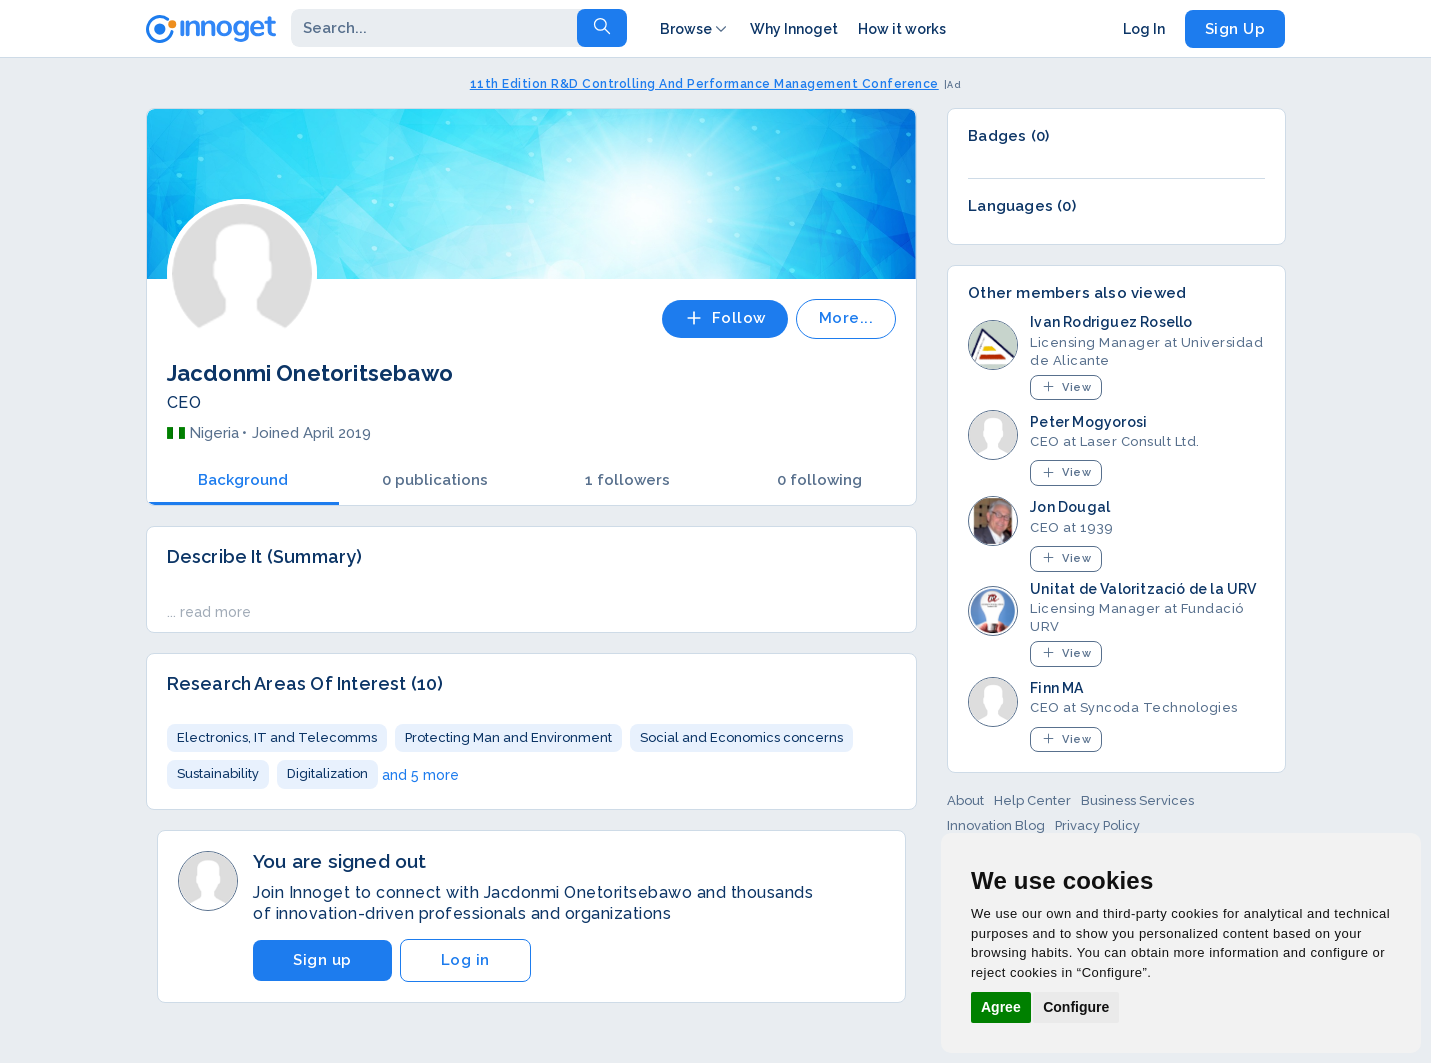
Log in (465, 960)
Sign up (322, 960)
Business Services (1137, 800)
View (1066, 386)
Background (243, 480)
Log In (1144, 29)
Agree (1001, 1007)
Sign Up (1235, 29)
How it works (902, 29)
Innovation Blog (996, 825)
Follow (725, 318)
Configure (1076, 1007)
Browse (695, 29)
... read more (209, 612)
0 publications (435, 480)
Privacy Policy (1097, 825)
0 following (819, 480)
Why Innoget (794, 29)
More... (846, 318)
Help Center (1032, 800)
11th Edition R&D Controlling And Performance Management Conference (704, 84)
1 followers (627, 480)
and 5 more (420, 775)
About (965, 800)
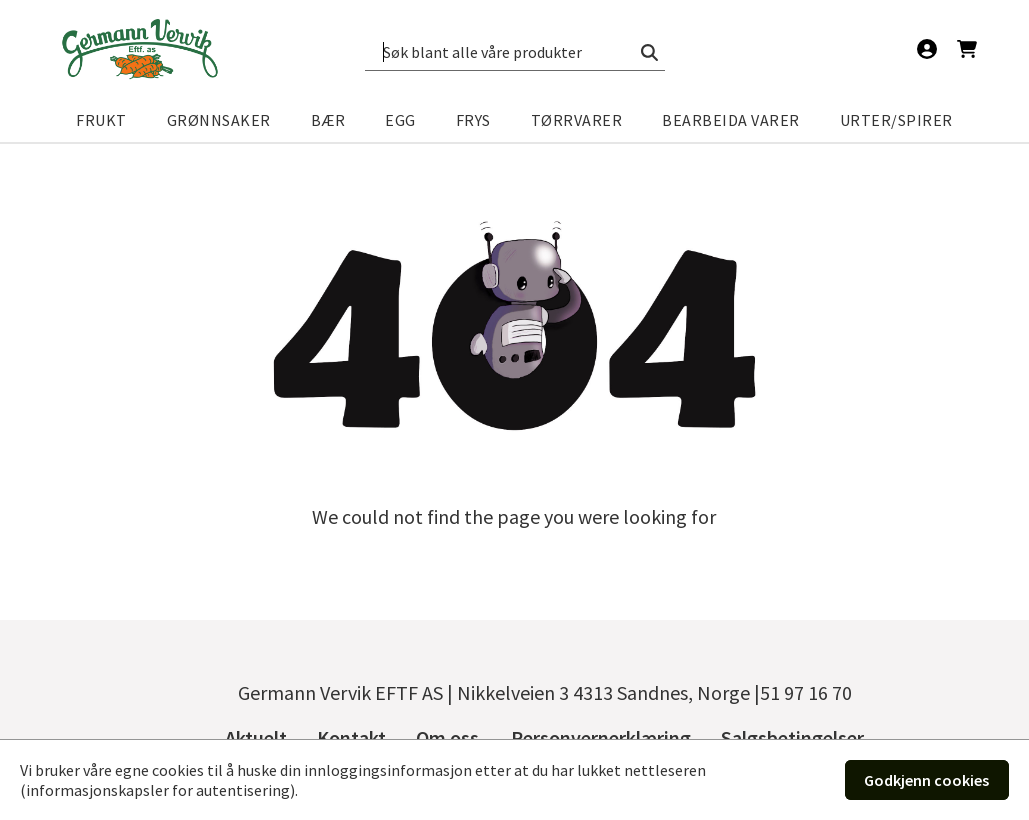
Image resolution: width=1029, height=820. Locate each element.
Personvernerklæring (601, 737)
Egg (400, 120)
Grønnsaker (219, 120)
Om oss (447, 737)
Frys (473, 120)
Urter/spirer (896, 120)
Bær (328, 120)
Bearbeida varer (731, 120)
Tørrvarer (577, 120)
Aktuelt (256, 737)
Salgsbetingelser (792, 737)
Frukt (101, 120)
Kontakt (351, 737)
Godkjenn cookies (926, 780)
◆ ◆ ◆
▶ _YOUR INSTRUCTIONS_
All lines from the one containing "Image resolution: width=1029, height=820." through the final line of the listing above are to be reproduced exactly; include both and add nothing.

▶ _YOUR RESPONSE_
Image resolution: width=1029, height=820. Locate each element.
Personvernerklæring (601, 737)
Egg (400, 120)
Grønnsaker (219, 120)
Om oss (447, 737)
Frys (473, 120)
Urter/spirer (896, 120)
Bær (328, 120)
Bearbeida varer (731, 120)
Tørrvarer (577, 120)
Aktuelt (256, 737)
Salgsbetingelser (792, 737)
Frukt (101, 120)
Kontakt (351, 737)
Godkjenn cookies (926, 780)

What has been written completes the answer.